In Lower Saxony, too, all seaport locations have long since begun working on a wide range of digitalisation measures. The IHATEC projects “Shunting Terminal 4.0” and “SmartKai” in Wilhelmshaven and Cuxhaven, as well as “dashPORT” in Brake are just a few of their digital successes. “Shunting Terminal 4.0”, for example, is testing fully automatic shunting with a locomotive – this is intended to optimise rail operations, both in accordance with the requirements of container handling and from an environmental perspective. The project will run until the end of May, which is when the “SmartKai” ship-independent guidance system project – a parking aid for ships, so to speak – being tested at NPorts in Cuxhaven will also end. Using a variety of sensors, a ship’s positioning and movement can be continuously and precisely assessed when it enters and leaves the port area, which will help to prevent accidents and damage to property within the ports.

The “dashPORT” digital control centre was successfully completed in Brake in September 2022. This project involved the development of a software solution that visualises both energy consumption and energy consumers throughout the port. The findings can help derive suitable measures for reducing energy consumption and CO₂ emissions in each case. The pilot project, which NPorts, the Fraunhofer CML, the Oldenburg OFFIS Institute and J. MÜLLER AG implemented together, was awarded first prize in the “How can ports and maritime logistics be made more sustainable?” category at the Maritime Cluster Northern Germany’s “MCN Cup 2021”.

This screenshot shows how the “dashPORT” digital control centre in Brake visualises energy consumption and energy consumers in the port.

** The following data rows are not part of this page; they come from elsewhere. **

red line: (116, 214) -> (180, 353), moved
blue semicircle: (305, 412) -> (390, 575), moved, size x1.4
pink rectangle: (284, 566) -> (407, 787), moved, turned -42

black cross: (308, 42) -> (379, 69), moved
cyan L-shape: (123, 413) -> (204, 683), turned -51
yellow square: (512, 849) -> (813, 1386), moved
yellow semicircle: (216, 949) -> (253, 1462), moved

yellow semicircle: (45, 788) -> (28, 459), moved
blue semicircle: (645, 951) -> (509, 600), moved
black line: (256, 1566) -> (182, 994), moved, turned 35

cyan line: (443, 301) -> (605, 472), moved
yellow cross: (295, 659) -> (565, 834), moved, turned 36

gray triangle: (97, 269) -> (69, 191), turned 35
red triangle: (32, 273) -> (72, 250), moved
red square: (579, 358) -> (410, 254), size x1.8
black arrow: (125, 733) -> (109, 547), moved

Even if these projects can only give a small impression of the range of digitalisation and automation activities in Lower Saxony’s and Bremen’s ports, they do show one thing – at these sites, digitalisation is reality, carried out with passion, and not just some vague idea implemented slowly and half-heartedly. (bre)

“SmartKai” is a parking aid for ships. Our photos give an impression of how the sensor (front) “catches” a ship in Cuxhaven and how this process is then displayed on the monitor.